J’ai bien reçu les mille pièces de monnaie, la mesure d’huile, le vêtement et les dix pinceaux de calligraphie [que vous m’avez fait parvenir]. Je ne trouve pas les mots qui conviennent pour vous dire à quel point j’apprécie la bonté dont vous avez toujours fait preuve à mon égard, et j’en laisserai donc le soin au Sūtra du Lotus et au bouddha Shakyamuni.

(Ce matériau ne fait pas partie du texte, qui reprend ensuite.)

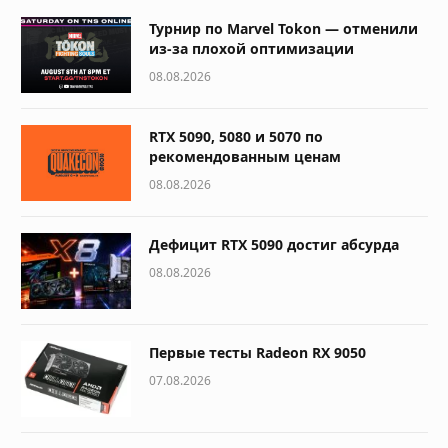
Турнир по Marvel Tokon — отменили
из-за плохой оптимизации
08.08.2026
RTX 5090, 5080 и 5070 по
рекомендованным ценам
08.08.2026
Дефицит RTX 5090 достиг абсурда
08.08.2026
Первые тесты Radeon RX 9050
07.08.2026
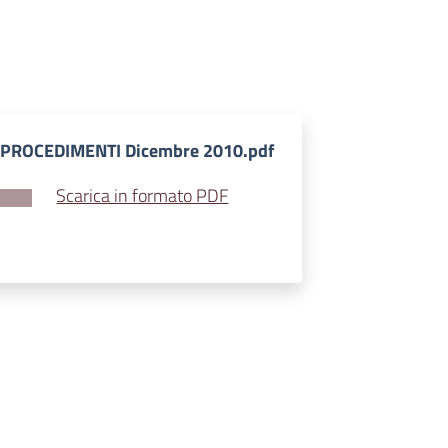
PROCEDIMENTI Dicembre 2010.pdf
Scarica in formato PDF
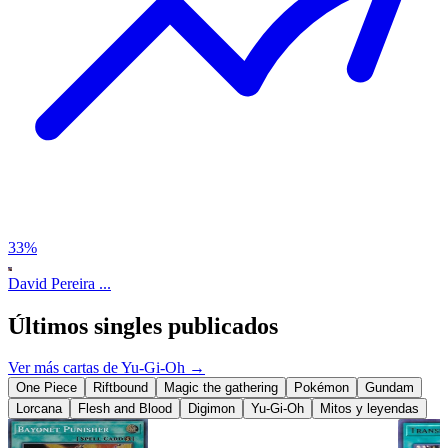
33
%
David Pereira ...
Últimos singles publicados
Ver más cartas de
Yu-Gi-Oh
→
One Piece
Riftbound
Magic the gathering
Pokémon
Gundam
Lorcana
Flesh and Blood
Digimon
Yu-Gi-Oh
Mitos y leyendas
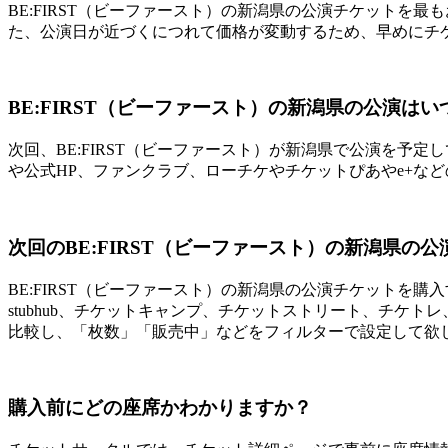
BE:FIRST（ビーファースト）の新潟県の公演チケット
た、公演日が近づくにつれて価格が変動するため、早めにチケ
BE:FIRST（ビーファースト）の新潟県の公演は
次回、BE:FIRST（ビーファースト）が新潟県で公演を予定
や公式HP、ファンクラブ、ローチケやチケットぴあやe+な
次回のBE:FIRST（ビーファースト）の新潟県の
BE:FIRST（ビーファースト）の新潟県の公演チケットを購
stubhub、チケットキャンプ、チケットストリート、チ
比較し、「枚数」「販売中」などをフィルターで設定して欲
購入前にどの座席かわかりますか？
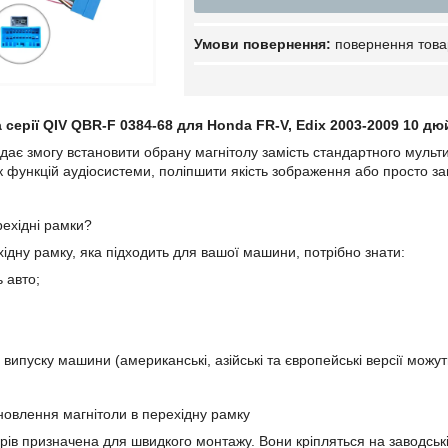
повернення това
 серії QIV QBR-F 0384-68 для Honda FR-V, Edix 2003-2009 10 дю
дає змогу встановити обрану магнітолу замість стандартного мульт
 функцій аудіосистеми, поліпшити якість зображення або просто зам
ехідні рамки?
ідну рамку, яка підходить для вашої машини, потрібно знати:
 авто;
випуску машини (американські, азійські та європейські версії можут
новлення магнітоли в перехідну рамку
арів призначена для швидкого монтажу. Вони кріпляться на заводськ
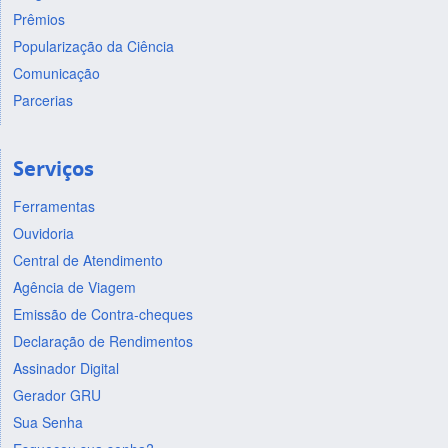
Prêmios
Popularização da Ciência
Comunicação
Parcerias
Serviços
Ferramentas
Ouvidoria
Central de Atendimento
Agência de Viagem
Emissão de Contra-cheques
Declaração de Rendimentos
Assinador Digital
Gerador GRU
Sua Senha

Comme je le dis depuis quelque temps, dans votre situation de croyant laïc, vous devriez réciter résolument Nam-myōhō-renge-kyō matin et soir, jour et nuit, et observer ce qu’il adviendra lors des derniers instants de votre vie. À ce moment-là, hâtez-vous vers le sommet de l’illumination parfaite et regardez autour de vous, dans toutes les directions. Le monde des phénomènes se sera transformé dans sa totalité en Terre de la lumière paisible. Le sol y sera constitué de lapis-lazuli, les huit voies1 seront délimitées par des cordes d’or, les quatre sortes de fleurs2 pleuvront du ciel, de la musique résonnera dans les airs, et les bouddhas et les bodhisattvas seront tous caressés par les brises de l’éternité, du bonheur, du véritable soi et de la pureté. Nous serons sûrement nous aussi parmi eux. Telle est la vraie splendeur du Sūtra du Lotus !
Je suis pressé par le temps et n’entrerai donc pas ici dans les détails.
Avec mon profond respect,
Nichiren
Le neuvième jour du neuvième mois de la troisième année de Kenji [1277], signe cyclique de hinoto-ushi
Réponse à Matsuno
Post-scriptum : Pourriez-vous avoir l’obligeance de me faire parvenir une dizaine de ryō de graines de magnolias3 ?
Notes
1. Les huit voies mènent dans les huit directions, c’est-à-dire vers les huit points indiqués par une boussole.
2. Il s’agit des fleurs mandarava, des grandes fleurs mandarava, des fleurs manjushaka et des grandes fleurs manjushaka. Ce sont des fleurs 851rouges et blanches très parfumées qui, selon la tradition de l’Inde ancienne, éclosent dans le ciel.
3. Le magnolia est un arbre à feuillage caduc originaire de Chine, qui s’élève jusqu’à une hauteur d’environ dix mètres. Il a la forme d’une plume, des feuilles composées, et produit de petites fleurs jaunes en été. On en rassemblait les graines dures et rondes pour composer des chapelets de prière. « Dix ryō » correspondait à un poids d’un peu plus d’un kilo et demi.